Jayakumar Christian speaks on the topic of "understanding poverty and powerlessness" in the Truett Chapel on Monday, September 16, 2013.  Travis Taylor | Lariat Photo Editor
Jayakumar Christian speaks on the topic of “understanding poverty and powerlessness” in the Truett Chapel on Monday, September 16, 2013.
Travis Taylor | Lariat Photo Editor
By Brittney Horner and Jordan Corona

Steve Corbett stood outside a lunch line in Mexico and turned children away.

“It broke my heart,” he said, “I cried every night.”

The panel discussion Tuesday where Corbett spoke concluded the Rethink Missions Conference.

The discussion was between the keynote speakers Dr. Jayakumar Christian, Steve Corbett, Dr. Dennis Wiles and Cindy Wiles and conference participants.

The conversation pertained to participation in both global and local missions.

Corbett, co-author of “When Helping Hurts,” was running a nutrition assistance program that allowed children to have free lunches for a month if a parent volunteered for one day. If a parent did not participate, the children could not either. Corbett’s objective was community participation.

“There is tremendous power in giving,” he said.

He said he wanted the families to experience that power.

“Mission is not an occasional trip or giving,” said Christian, national director at World Vision India.

Flippin, Ark., graduate student Terra Lemeron said she felt paralyzed by the war crisis in Syria and other world issues.

She said many people feel overwhelmed and are not sure what is the best response.

“Hopelessness is the worst enemy,” Christian said.

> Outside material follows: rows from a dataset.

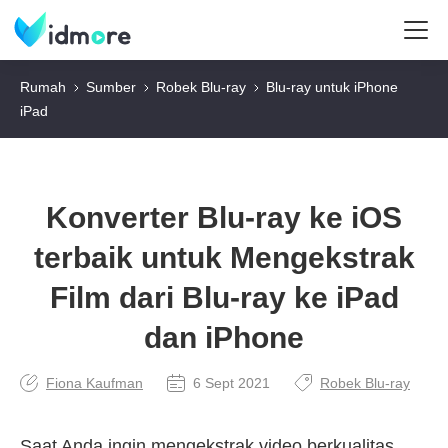
Rumah
Sumber
Robek Blu-ray
Blu-ray untuk iPhone
iPad
Konverter Blu-ray ke iOS
terbaik untuk Mengekstrak
Film dari Blu-ray ke iPad
dan iPhone
Fiona Kaufman
6 Sept 2021
Robek Blu-ray
Saat Anda ingin mengekstrak video berkualitas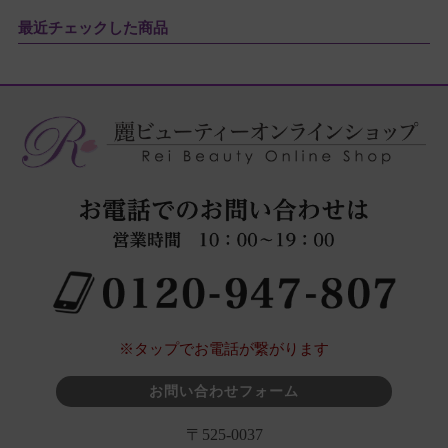
最近チェックした商品
※タップでお電話が繋がります
お問い合わせフォーム
〒525-0037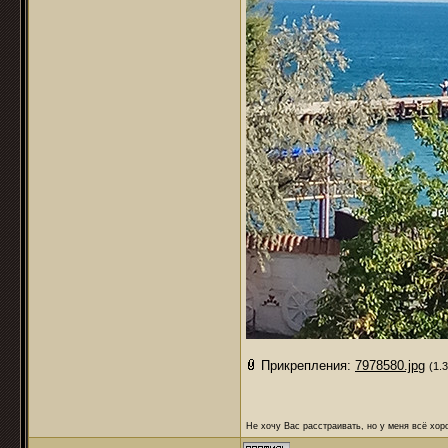
Прикрепления:
7978580.jpg
(1.
Не хочу Вас расстраивать, но у меня всё хоро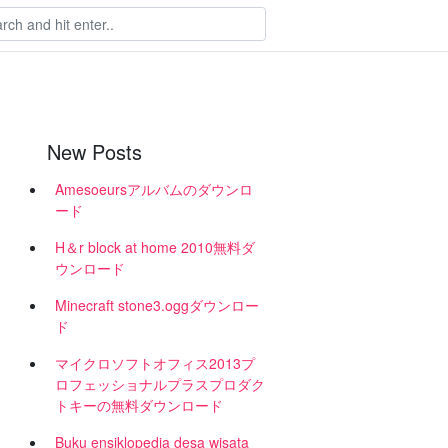
New Posts
Amesoeursアルバムのダウンロ
ード
H＆r block at home 2010無料ダ
ウンロード
Minecraft stone3.oggダウンロー
ド
マイクロソフトオフィス2013プ
ロフェッショナルプラスプロダク
トキーの無料ダウンロード
Buku ensiklopedia desa wisata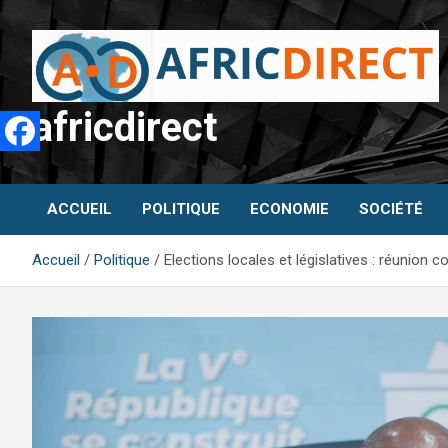
Aller
au
contenu
africdirect
ACCUEIL
POLITIQUE
ECONOMIE
SOCIÉTÉ
Accueil
Politique
Elections locales et législatives : réunio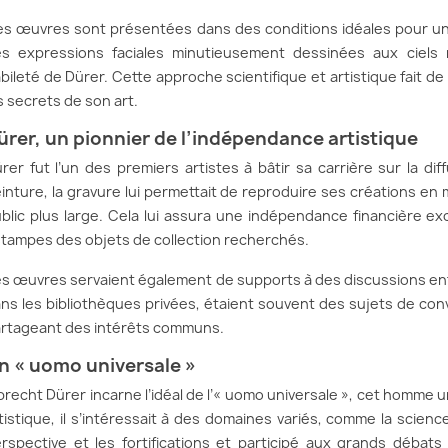
s œuvres sont présentées dans des conditions idéales pour une
s expressions faciales minutieusement dessinées aux ciels ray
bileté de Dürer. Cette approche scientifique et artistique fait d
s secrets de son art.
ürer, un pionnier de l’indépendance artistique
rer fut l’un des premiers artistes à bâtir sa carrière sur la di
inture, la gravure lui permettait de reproduire ses créations en 
blic plus large. Cela lui assura une indépendance financière e
tampes des objets de collection recherchés.
s œuvres servaient également de supports à des discussions ent
ns les bibliothèques privées, étaient souvent des sujets de co
rtageant des intérêts communs.
n « uomo universale »
brecht Dürer incarne l’idéal de l’« uomo universale », cet homme 
tistique, il s’intéressait à des domaines variés, comme la science, 
rspective et les fortifications et participé aux grands débat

To fight hopelessness, Dr. Dennis Wiles, senior pastor at the First Baptist Church of Arlington, said Christians need to remember that God is all-powerful.

“God calls us beyond our competency,” Wiles said. “Search for others with that competency. Do not reduce God to what you can do.”

Members of the audience wanted to talk about forming right responses to a social climate where the poor are oppressed.

At one point, Corbett asked Christian for his thoughts on the American church’s response.

“The American church can be more prophetic in its own society and push back on secularism,” Christian said.

Prophetic questions, he said, should come from prayer and studying reality and should disturb society.

“Confess that there is corruption in the church,” Christian said. “There is space at the foot of the cross for even the corrupt.”

In response to an article in Christianity Today that advocated for child sponsorship, Corbett and Christian shared their different perspectives on the subject.

“Child sponsorship can influence a middle-class family’s values and start a conversation,” Christian said. “Sponsors are great advocates for the poor.”

Corbett said he thought it fed the American individualist mentality and was an unsustainable model.

“Sponsor a community,” he said. “When you donate a dollar, what you actually get to the child is not as much as if you had just invested in the community.”

Corbett said his approach in Mexico came at a deep cost.

“It hurt to say no,” he said. “But, over time, families participated.”

The speakers proved optimistic about the future of missions.

“The world tomorrow can be better than it is today,” Corbett said.

Waco graduate student Amber Jekot attended the panel discussion.

“It showed the inner connection between our faith and social work and how the two can’t be separate,” she said. “I’m excited to see that help Waco prosper.”